Aldaberta howled in triumph, raising her sword to the sky and Lysandra used the precious moment to scramble to her feet, trying to ignore the pain. She made to run to her gladius, but the German was a veteran of the arena too and moved smoothly, cutting the Spartan off from her weapon. Her grin was smug and she brandished the long sword as though to underscore the fact the end would be soon. And she needed it to be; Lysandra noted that her foe’s shoulders moved steadily up and down and her face was florid and gleaming with sweat. Unlike Lysandra, the barbarian leader had been fighting alongside her troops and the day’s exertions were beginning to tell.

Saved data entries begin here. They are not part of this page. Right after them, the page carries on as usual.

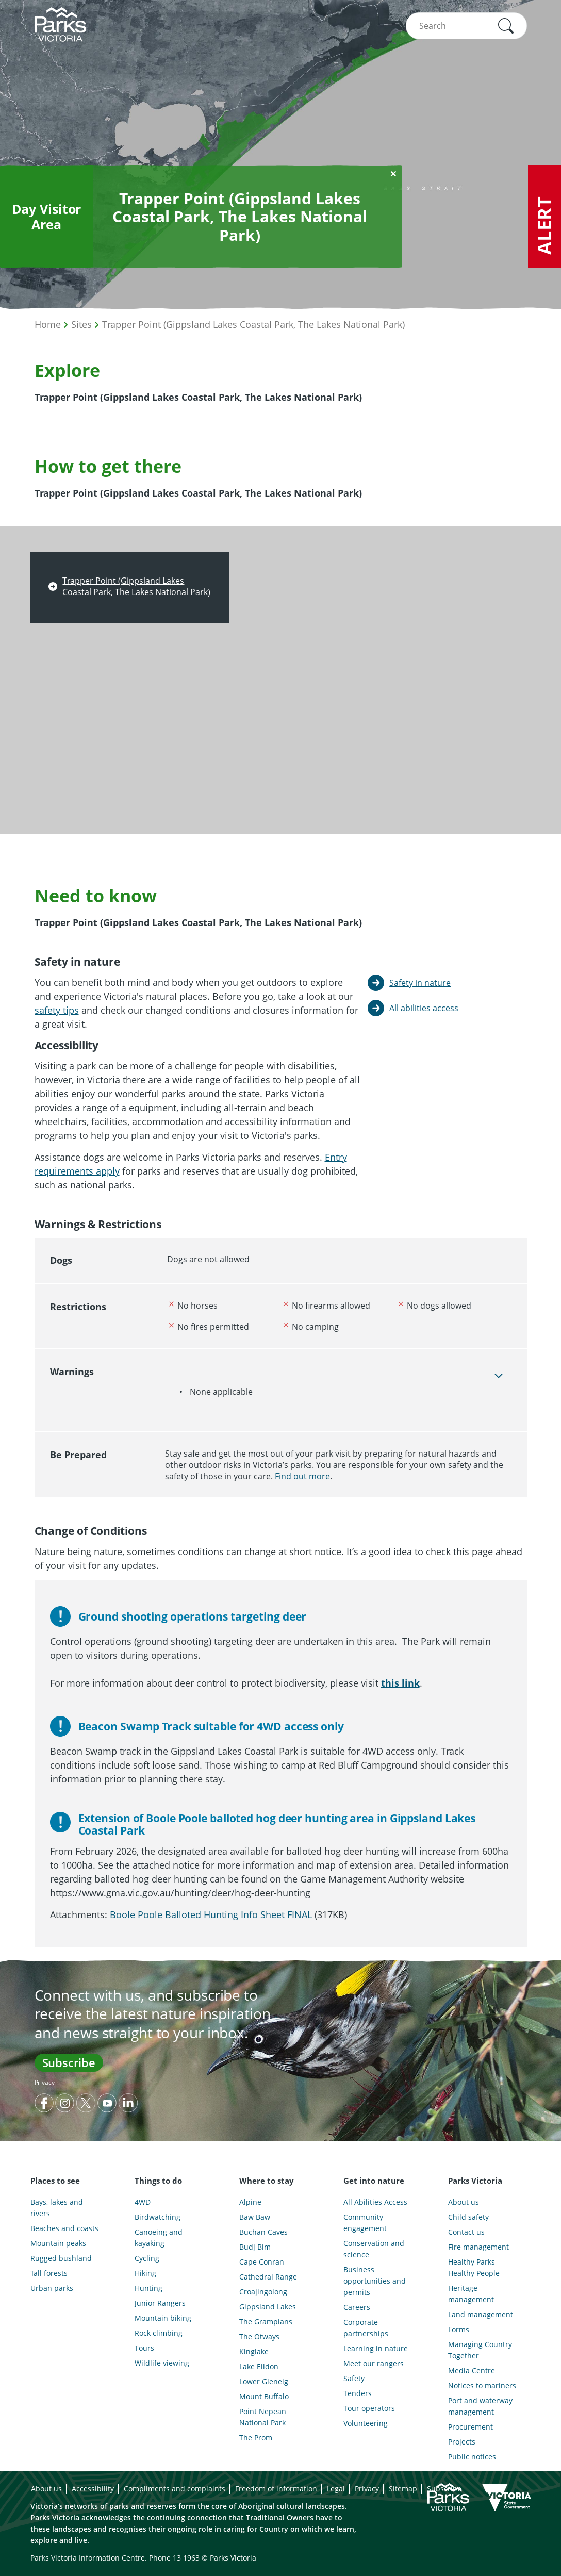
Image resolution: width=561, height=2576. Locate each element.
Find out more (302, 1476)
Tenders (357, 2393)
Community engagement (365, 2222)
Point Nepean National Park (262, 2417)
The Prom (255, 2437)
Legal (336, 2489)
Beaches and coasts (64, 2228)
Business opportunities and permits (374, 2281)
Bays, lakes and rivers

Lysandra raised her fists, dropping back into the classical pankration stance. Aldaberta sneered and moved in for the kill. She feinted, skipping in and back out again, trying to intimidate her unarmed opponent, but Lysandra would not allow herself to be drawn. Again Aldaberta lunged, this time with intent and Lysandra only stepped aside at the last instant. She twisted her lips into a contemptuous half-smile, mocking the other woman’s inability to end the fight. Snarling, Aldaberta pursued her, the long sword hissing as it cut empty air.

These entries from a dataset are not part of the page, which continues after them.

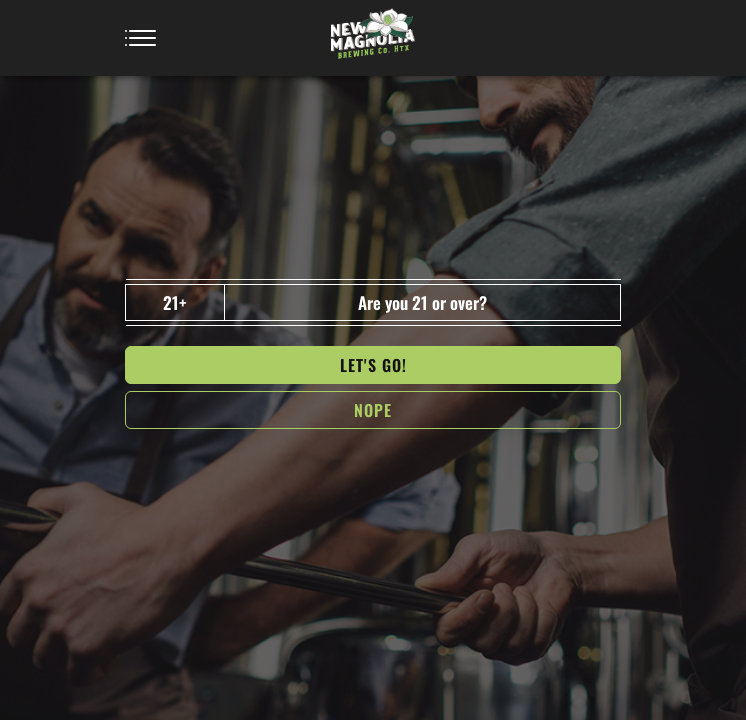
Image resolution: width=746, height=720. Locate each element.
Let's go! (373, 365)
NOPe (373, 410)
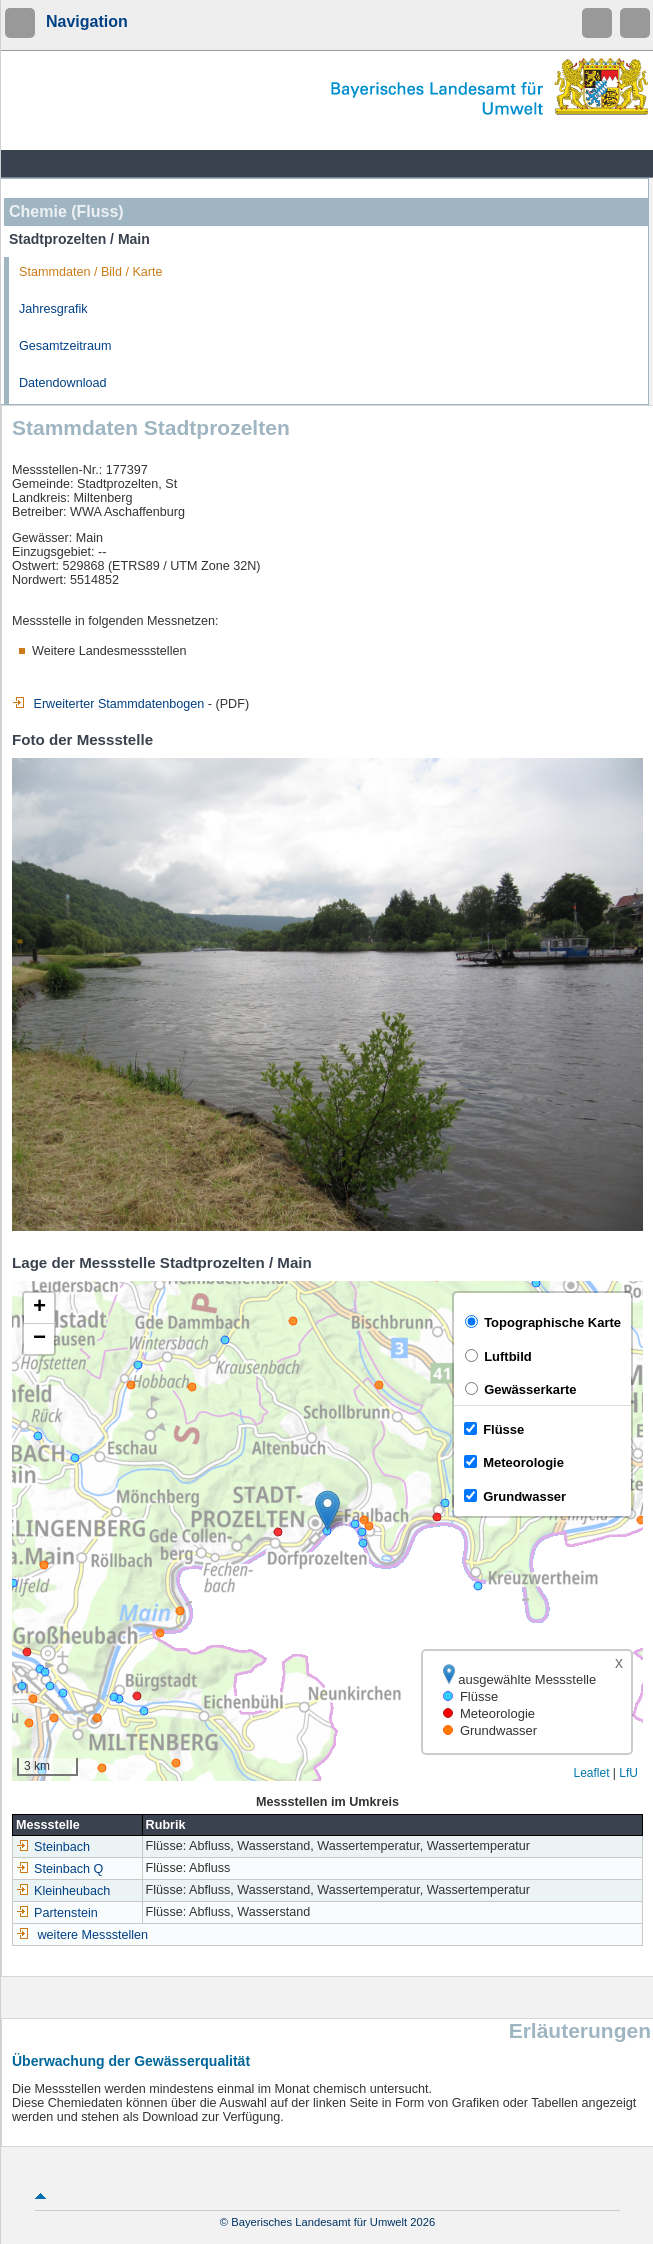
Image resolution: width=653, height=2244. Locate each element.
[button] (327, 1510)
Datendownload (63, 383)
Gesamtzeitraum (65, 346)
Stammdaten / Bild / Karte (91, 272)
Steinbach (53, 1847)
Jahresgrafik (53, 309)
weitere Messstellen (93, 1935)
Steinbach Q (59, 1869)
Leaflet (591, 1773)
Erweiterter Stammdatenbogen (108, 704)
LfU (628, 1773)
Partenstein (57, 1913)
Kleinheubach (63, 1891)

Despite her display of bravado, Lysandra was taken aback – the German’s stamina was phenomenal; she forced herself on long after exhaustion should have leeched the precision from her moves. Lysandra led her opponent on, allowing herself time to recover, allowing the fierce pain in her shoulder to recede to a dull ache. Albaderta’s blade hissed down in the diagonal cut, a blow designed to carve an opponent from neck to hip. As she did so, Lysandra leapt in to meet the attack, clamping her hands around the tribeswoman’s wrists. Aldaberta’s eyes bulged with anger as though she was put out by Lysandra’s temerity at trying to match her strength. She gritted her teeth, determined to force the Spartan to her knees.
Lysandra resisted, sweat bursting out on her brow as the German brought her weight to bear. Aldaberta growled as Lysandra began to buckle, the inexorable pressure forcing her down inch by painful inch. It was at that moment that Lysandra gave way, using the powerful tribeswoman’s own strength against her. The German stumbled forward and Lysandra took advantage of the momentary loss of balance, reversing her grip on the other woman’s wrists and twisting hard.
Aldaberta’s weight did Lysandra’s work for her – the German could not pull away and with a rush, the iron tip of her own weapon cleaved through her armour, deep into the flesh beneath. She made a choking sound before toppling slowly to one side, her life ebbing away.
The young Spartan stepped back aghast. She realised that as she had slain Aldaberta, so Sorina had killed Lysandra’s lover Eirianwen – the same technique used in the same way. The memories pierced her heart like a knife as she was borne aloft by her cheering soldiers. The day was hers, but in the sickening aftermath, Lysandra could take no joy in it.